Chris Voss, an FBI kidnapping expert who has led over 150 hostage negotiations during the past 25 years, claims that compromise, in any negotiation, is a guaranteed “lose-lose.”
In fact, in his best-selling book, Never Split the Difference, he argues that the negotiating tactic of getting parties to agree on a number halfway between their respective best offers is really just a “guarantee of mediocrity.”
As Voss put it in a recent New York Times interview, “I have an outcome in mind. You believe you have an outcome in mind. We’re not sure which is right or fair. So, I water down mine, you water down yours,” and we meet in the middle—a place neither wanted to go.
I have lived through multiple sessions with federal court magistrate judges who sought to remove civil litigation cases from their dockets via the settlement process. I am well aware of how reasonable it sounds when a neutral—in this case, a federal—judge suggests the parties (and their attorneys) “just split the difference.”
But Voss, who often dealt with life-or-death situations (the book’s subtitle is Negotiating As If Your Life Depended On It) says to resist such pressure by employing certain strategies he calls “tactical empathy.”
The crux of Voss’s bravado (and demonstrated success) lies in how he defines “empathy.” It’s not about being nice or agreeing with the other side, but about understanding why their actions, or their position, makes sense to them. It gets to the point where you, as the adversary, can clearly articulate their point of view.
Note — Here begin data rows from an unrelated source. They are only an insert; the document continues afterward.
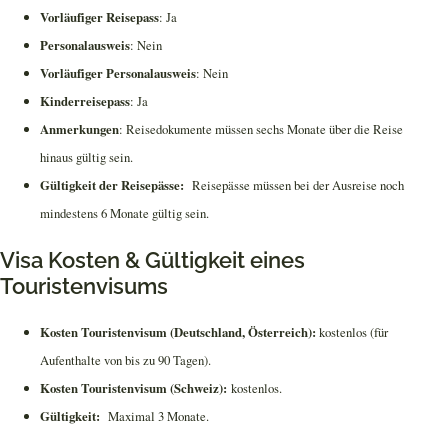
Vorläufiger
Reisepass
: Ja
Personalausweis
: Nein
Vorläufiger
Personalausweis
: Nein
Kinderreisepass
: Ja
Anmerkungen
: Reisedokumente müssen sechs Monate über die Reise
hinaus gültig sein.
Gültigkeit der Reisepässe:
Reisepässe müssen bei der Ausreise noch
mindestens 6 Monate gültig sein.
Visa Kosten & Gültigkeit eines
Touristenvisums
Kosten Touristenvisum (Deutschland, Österreich):
kostenlos (für
Aufenthalte von bis zu 90 Tagen).
Kosten Touristenvisum (Schweiz):
kostenlos.
Gültigkeit:
Maximal 3 Monate.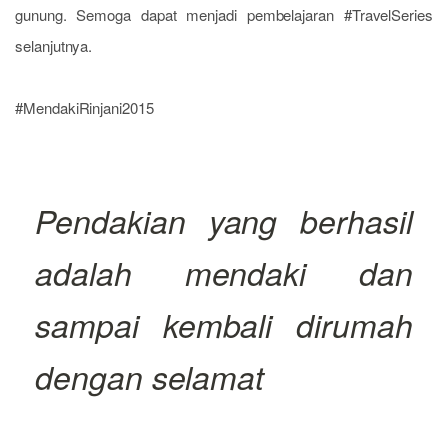
gunung. Semoga dapat menjadi pembelajaran #TravelSeries
selanjutnya.
#MendakiRinjani2015
Pendakian yang berhasil
adalah mendaki dan
sampai kembali dirumah
dengan selamat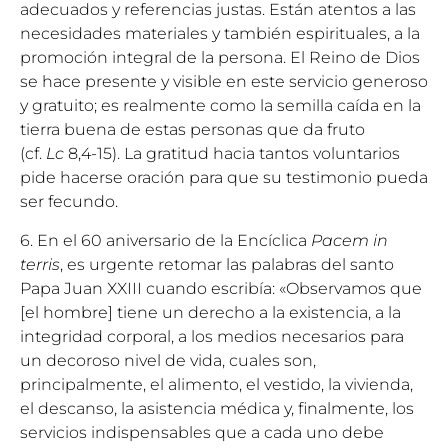
adecuados y referencias justas. Están atentos a las
necesidades materiales y también espirituales, a la
promoción integral de la persona. El Reino de Dios
se hace presente y visible en este servicio generoso
y gratuito; es realmente como la semilla caída en la
tierra buena de estas personas que da fruto
(cf.
Lc
8,4-15). La gratitud hacia tantos voluntarios
pide hacerse oración para que su testimonio pueda
ser fecundo.
6. En el 60 aniversario de la Encíclica
Pacem in
terris
, es urgente retomar las palabras del santo
Papa
Juan XXIII
cuando escribía: «Observamos que
[el hombre] tiene un derecho a la existencia, a la
integridad corporal, a los medios necesarios para
un decoroso nivel de vida, cuales son,
principalmente, el alimento, el vestido, la vivienda,
el descanso, la asistencia médica y, finalmente, los
servicios indispensables que a cada uno debe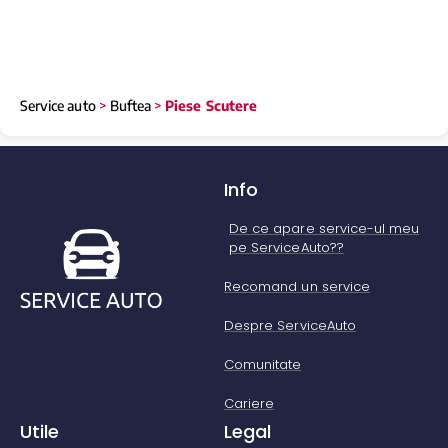
Service auto
>
Buftea
>
Piese Scutere
Info
De ce apare service-ul meu
pe ServiceAuto??
Recomand un service
Despre ServiceAuto
Comunitate
Cariere
Utile
Legal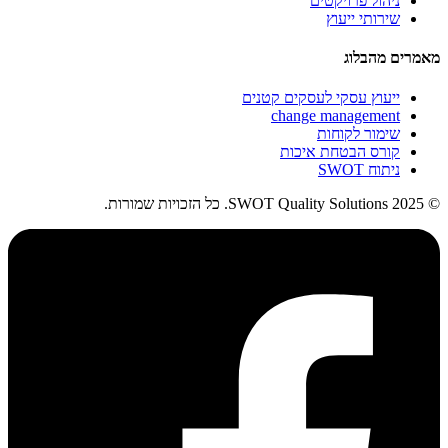
ניהול פרויקטים
שירותי ייעוץ
מאמרים מהבלוג
ייעוץ עסקי לעסקים קטנים
change management
שימור לקוחות
קורס הבטחת איכות
ניתוח SWOT
© 2025 SWOT Quality Solutions. כל הזכויות שמורות.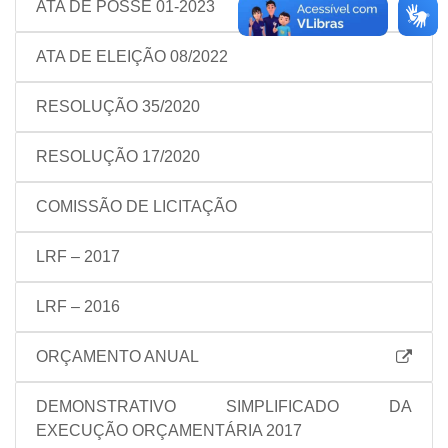
ATA DE POSSE 01-2023
ATA DE ELEIÇÃO 08/2022
RESOLUÇÃO 35/2020
RESOLUÇÃO 17/2020
COMISSÃO DE LICITAÇÃO
LRF – 2017
LRF – 2016
ORÇAMENTO ANUAL
DEMONSTRATIVO SIMPLIFICADO DA
EXECUÇÃO ORÇAMENTÁRIA 2017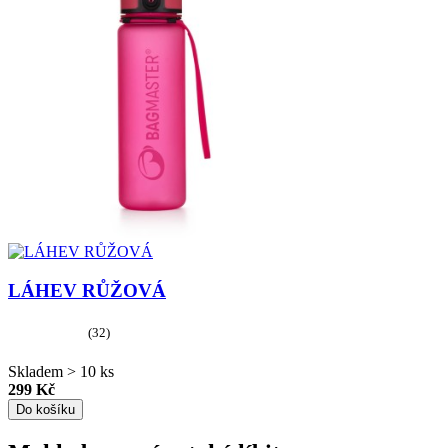
LÁHEV RŮŽOVÁ
(32)
Skladem > 10 ks
299 Kč
Do košíku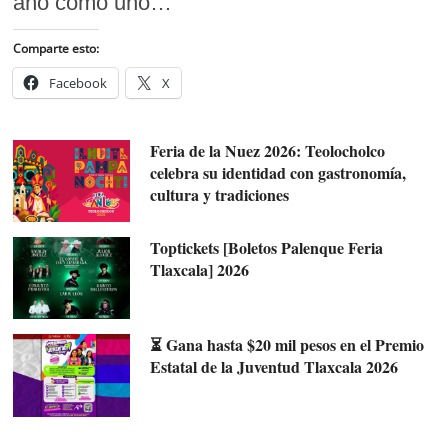
año como uno…
Comparte esto:
Facebook
X
Feria de la Nuez 2026: Teolocholco
celebra su identidad con gastronomía,
cultura y tradiciones
Toptickets [Boletos Palenque Feria
Tlaxcala] 2026
⏳ Gana hasta $20 mil pesos en el Premio
Estatal de la Juventud Tlaxcala 2026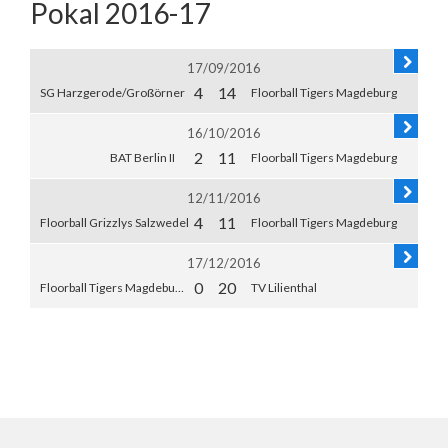
Pokal 2016-17
17/09/2016
4
14
SG Harzgerode/Großörner
Floorball Tigers Magdeburg
16/10/2016
2
11
BAT Berlin II
Floorball Tigers Magdeburg
12/11/2016
4
11
Floorball Grizzlys Salzwedel
Floorball Tigers Magdeburg
17/12/2016
0
20
Floorball Tigers Magdeburg
TV Lilienthal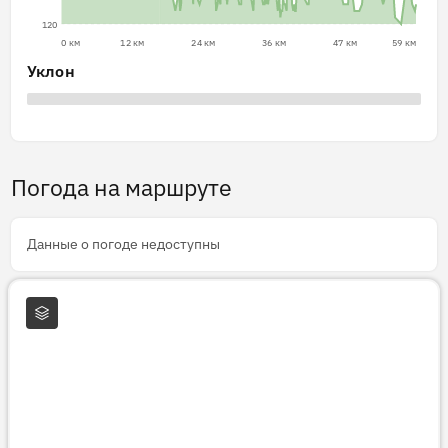
120
0 км
12 км
24 км
36 км
47 км
59 км
Уклон
Погода на маршруте
Данные о погоде недоступны
Слои карты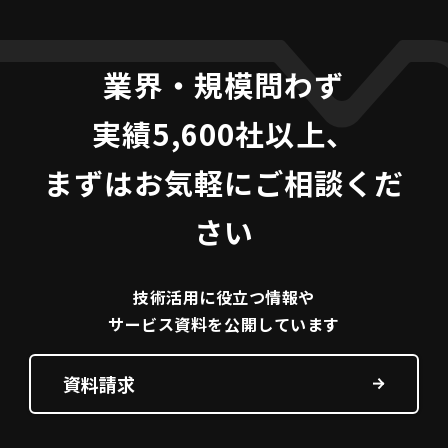
業界・規模問わず
実績5,600社以上、
まずはお気軽にご相談くだ
さい
技術活用に役立つ
情報や
サービス資料を
公開しています
資料請求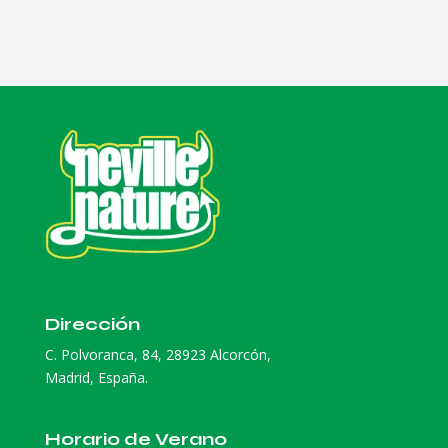
Dirección
C. Polvoranca, 84, 28923 Alcorcón,
Madrid, España.
Horario de Verano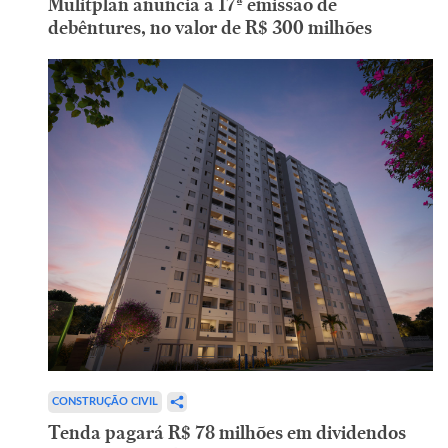
Mulitplan anuncia a 17ª emissão de
debêntures, no valor de R$ 300 milhões
CONSTRUÇÃO CIVIL
Tenda pagará R$ 78 milhões em dividendos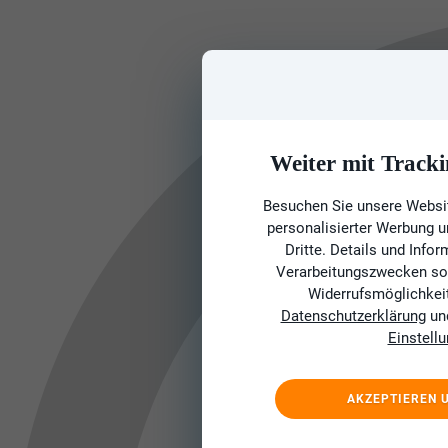
Weiter mit Tracki
Besuchen Sie unsere Websit
personalisierter Werbung 
Dritte. Details und Info
Verarbeitungszwecken sow
Widerrufsmöglichkeit 
Datenschutzerklärung
un
Einstell
AKZEPTIEREN 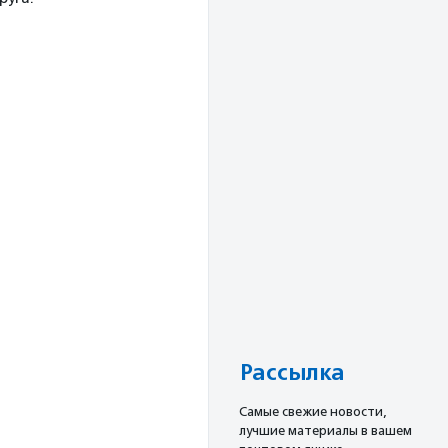
Рассылка
Cамые свежие новости,
лучшие материалы в вашем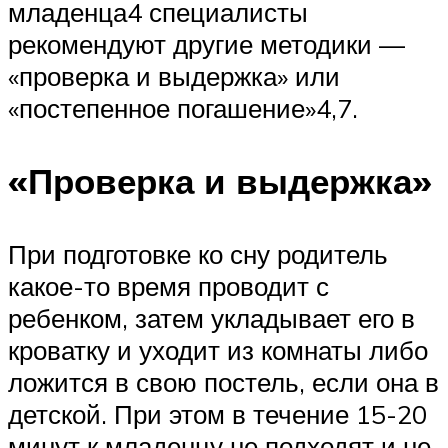
младенца4 специалисты
рекомендуют другие методики —
«проверка и выдержка» или
«постепенное погашение»4,7.
«Проверка и выдержка»
При подготовке ко сну родитель
какое-то время проводит с
ребенком, затем укладывает его в
кроватку и уходит из комнаты либо
ложится в свою постель, если она в
детской. При этом в течение 15-20
минут к младенцу не подходят и не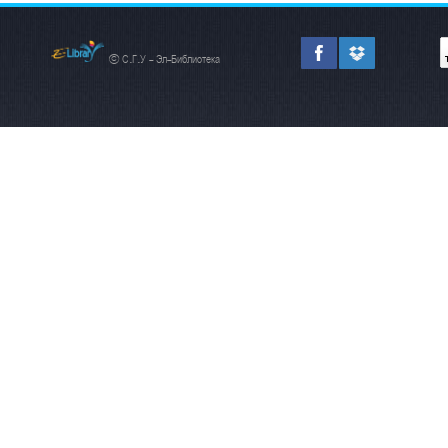
© С.Г.У - Эл-Библиотека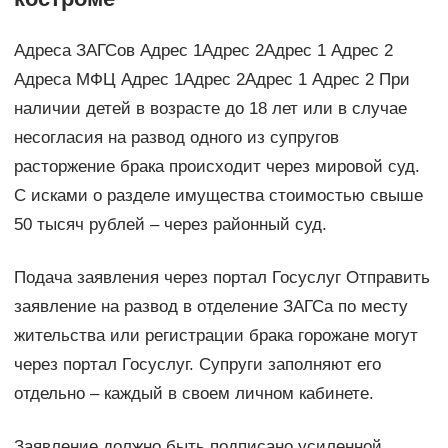
Адреса ЗАГСов Адрес 1Адрес 2Адрес 1 Адрес 2
Адреса МФЦ Адрес 1Адрес 2Адрес 1 Адрес 2 При
наличии детей в возрасте до 18 лет или в случае
несогласия на развод одного из супругов
расторжение брака происходит через мировой суд.
С исками о разделе имущества стоимостью свыше
50 тысяч рублей – через районный суд.
Подача заявления через портал Госуслуг Отправить
заявление на развод в отделение ЗАГСа по месту
жительства или регистрации брака горожане могут
через портал Госуслуг. Супруги заполняют его
отдельно – каждый в своем личном кабинете.
Заявление должно быть подписано усиленной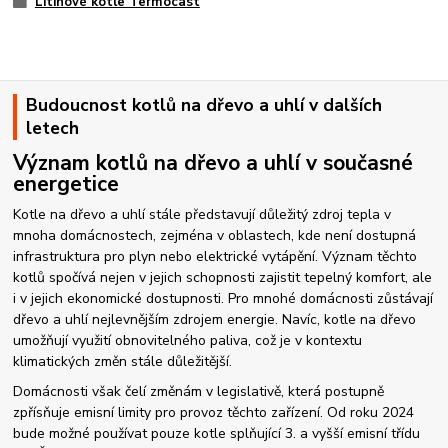
Litinové kotle Termocast
Budoucnost kotlů na dřevo a uhlí v dalších
letech
Význam kotlů na dřevo a uhlí v současné
energetice
Kotle na dřevo a uhlí stále představují důležitý zdroj tepla v
mnoha domácnostech, zejména v oblastech, kde není dostupná
infrastruktura pro plyn nebo elektrické vytápění. Význam těchto
kotlů spočívá nejen v jejich schopnosti zajistit tepelný komfort, ale
i v jejich ekonomické dostupnosti. Pro mnohé domácnosti zůstávají
dřevo a uhlí nejlevnějším zdrojem energie. Navíc, kotle na dřevo
umožňují využití obnovitelného paliva, což je v kontextu
klimatických změn stále důležitější.
Domácnosti však čelí změnám v legislativě, která postupně
zpřísňuje emisní limity pro provoz těchto zařízení. Od roku 2024
bude možné používat pouze kotle splňující 3. a vyšší emisní třídu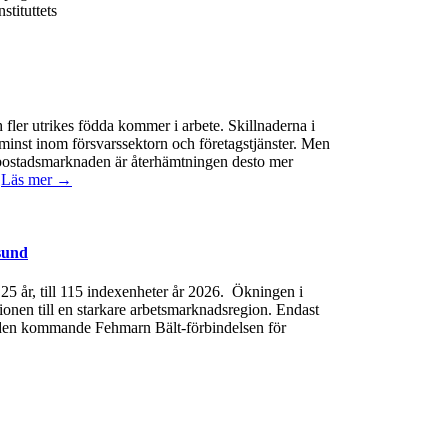
stituttets
 fler utrikes födda kommer i arbete. Skillnaderna i
minst inom försvarssektorn och företagstjänster. Men
 På bostadsmarknaden är återhämtningen desto mer
.
Läs mer →
sund
e 25 år, till 115 indexenheter år 2026. Ökningen i
gionen till en starkare arbetsmarknadsregion. Endast
 av den kommande Fehmarn Bält-förbindelsen för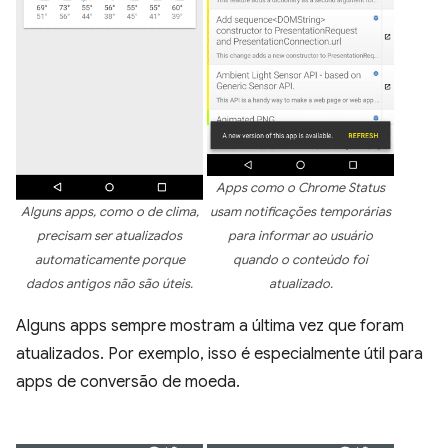
Apps como o Chrome Status
Alguns apps, como o de clima,
usam notificações temporárias
precisam ser atualizados
para informar ao usuário
automaticamente porque
quando o conteúdo foi
dados antigos não são úteis.
atualizado.
Alguns apps sempre mostram a última vez que foram
atualizados. Por exemplo, isso é especialmente útil para
apps de conversão de moeda.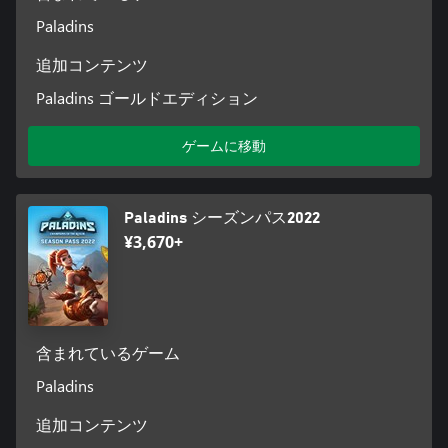
Paladins
追加コンテンツ
Paladins ゴールドエディション
ゲームに移動
Paladins シーズンパス2022
¥3,670+
含まれているゲーム
Paladins
追加コンテンツ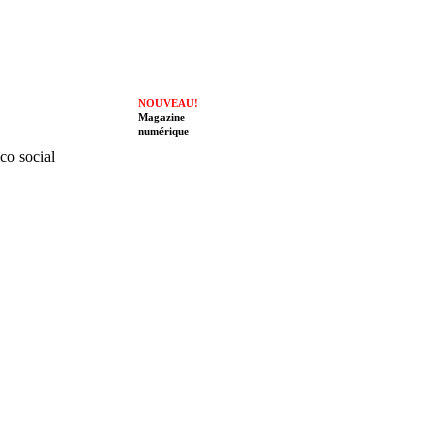
NOUVEAU!
Magazine
numérique
ico social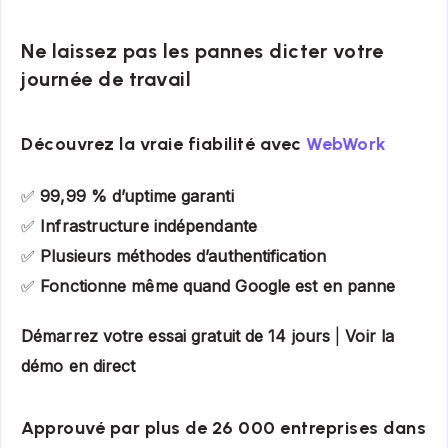
Ne laissez pas les pannes dicter votre
journée de travail
Découvrez la vraie fiabilité avec
WebWork
✅
99,99 % d’uptime garanti
✅
Infrastructure indépendante
✅
Plusieurs méthodes d’authentification
✅
Fonctionne même quand Google est en panne
Démarrez votre essai gratuit de 14 jours
|
Voir la
démo en direct
Approuvé par plus de 26 000 entreprises dans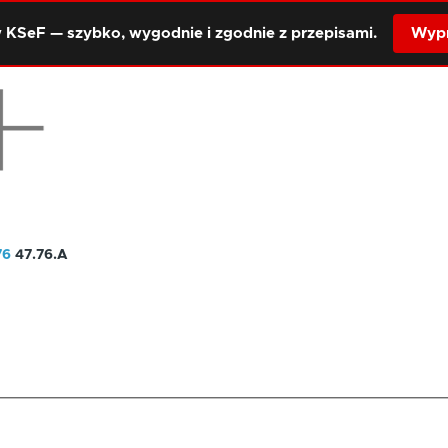
 KSeF — szybko, wygodnie i zgodnie z przepisami.
Wypr
76
47.76.A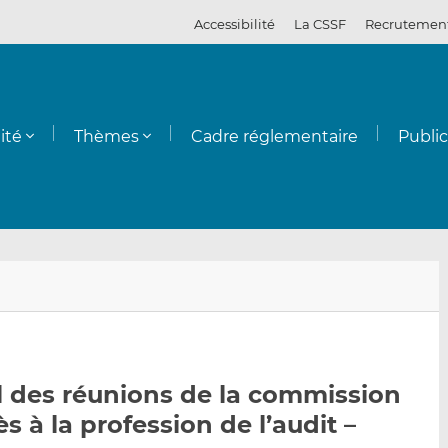
Accessibilité
La CSSF
Recrutemen
ité
Thèmes
Cadre réglementaire
Publi
E
P
P
n
a
a
v
r
r
o
t
t
y
a
a
l des réunions de la commission
e
g
g
s à la profession de l’audit –
r
e
e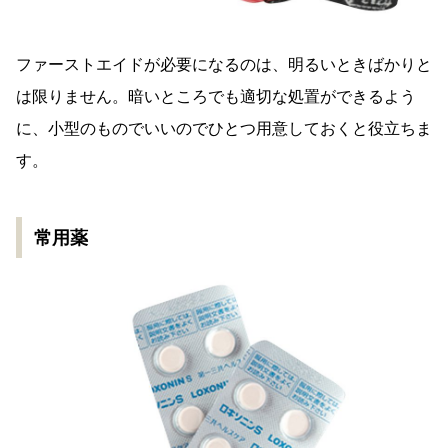
ファーストエイドが必要になるのは、明るいときばかりと
は限りません。暗いところでも適切な処置ができるよう
に、小型のものでいいのでひとつ用意しておくと役立ちま
す。
常用薬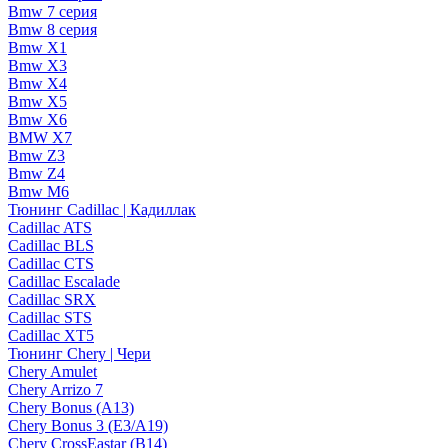
Bmw 7 серия
Bmw 8 серия
Bmw X1
Bmw X3
Bmw X4
Bmw X5
Bmw X6
BMW X7
Bmw Z3
Bmw Z4
Bmw М6
Тюнинг Cadillac | Кадиллак
Cadillac ATS
Cadillac BLS
Cadillac CTS
Cadillac Escalade
Cadillac SRX
Cadillac STS
Cadillac XT5
Тюнинг Chery | Чери
Chery Amulet
Chery Arrizo 7
Chery Bonus (A13)
Chery Bonus 3 (E3/A19)
Chery CrossEastar (B14)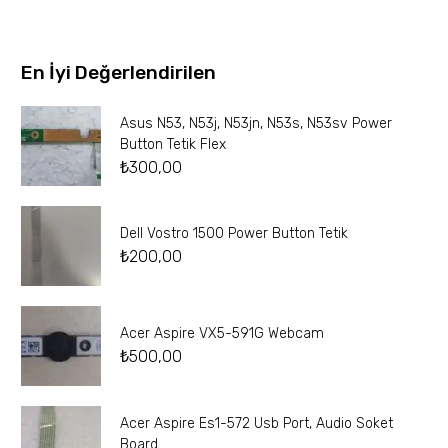
En İyi Değerlendirilen
Asus N53, N53j, N53jn, N53s, N53sv Power
Button Tetik Flex
₺
300,00
Dell Vostro 1500 Power Button Tetik
₺
200,00
Acer Aspire VX5-591G Webcam
₺
500,00
Acer Aspire Es1-572 Usb Port, Audio Soket
Board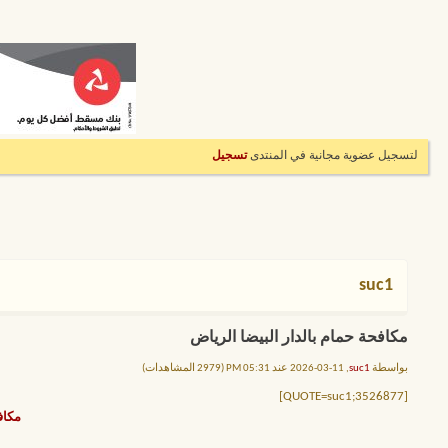
لتسجيل عضوية مجانية في المنتدى
تسجيل
suc1
مكافحة حمام بالدار البيضا الرياض
بواسطة
suc1
, 11-03-2026 عند 05:31 PM (2979 المشاهدات)
[QUOTE=suc1;3526877]
مكاف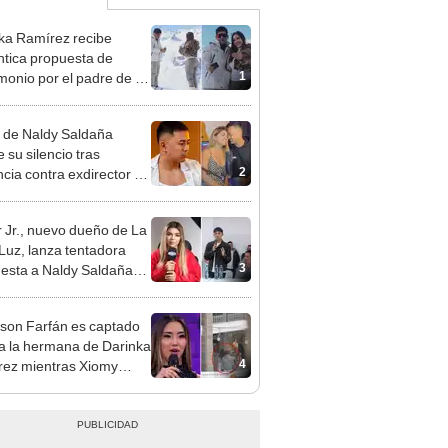
ka Ramírez recibe
tica propuesta de
1
monio por el padre de su
"Entre nervios, lágrimas
hísima felicidad"
 de Naldy Saldaña
 su silencio tras
2
cia contra exdirector de
lla Luz: "Tiene todo mi
o"
 Jr., nuevo dueño de La
 Luz, lanza tentadora
3
esta a Naldy Saldaña
denuncia por
ientos: “Va a haber otro
rson Farfán es captado
e ley”
 a la hermana de Darinka
4
ez mientras Xiomy
hiro trabajaba: “Él tiene
”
It’s all about the words you use to respond. One of Voss’s favorites is, “How am I supposed to do that?” Using the classic example of a boss and subordinate negotiating a raise, he cites the knee-jerk, perhaps silent, employee hurl, “You’re screwing me out of money, and it has to stop,” versus a more thoughtful and practical straightforward question, “How am I supposed to … (pay back my college loans, provide for my family, and deal with my rent increase)?”
As Voss told the Times, he put the word “tactical” in front of the word “empathy,” because a Navy Seal, for example, would be less inclined to adopt the practice of “yoga breathing,” whereas “tactical breathing” would seem doable and smart.
A particularly successful negotiation Voss recounts involved an FBI crisis negotiation in a Harlem doorway on a kidnapping. Three heavily armed fugitives holed up with a hostage on the 27th floor of an apartment building with no phone service (it was the late 1990s).
Contrary to standard FBI practice, which counseled strict avoidance of emotions to separate “the people from the problem,” Voss and two agents spoke to the escaped prisoners through a door about what they were feeling. He didn’t give them orders or ask what they wanted, but instead “imagined myself in their place.”
For six straight hours, in the soothing tones of what he calls his late-night FM DJ voice, he repeatedly used these lines: “It looks like you don’t want to come out. It seems like you worry that if you open the door, we’ll come in with guns blazing. It looks like you don’t want to go back to jail.”
For hours, no response came from the other side of the door, and Voss became convinced he was failing, until an FBI sniper on an adjacent building saw curtains in the apartment move. The hostage came out first, followed by the three fugitives, who told Voss they finally gave in because “We didn’t want to get caught or shot, but you calmed us down. We finally believed you wouldn’t go away, so we just came out.”
Phrases such as “it looks like” or “it seems like” give the negotiator a shortcut to intimacy, or what Voss calls “labeling.” Rather than the standard tough-guy threat, Voss went right to what the cornered gunmen were feeling and repeated their simple (and human) feelings back to them.
In addition to calling compromise a “lose-lose” in any negotiation, Voss claims that “no deal is better than a bad deal.” When asked, “Even in a kidnapping?” His answer is “Yes. A bad deal in a kidnapping is where someone pays, and no one comes out.” Hard to argue with that.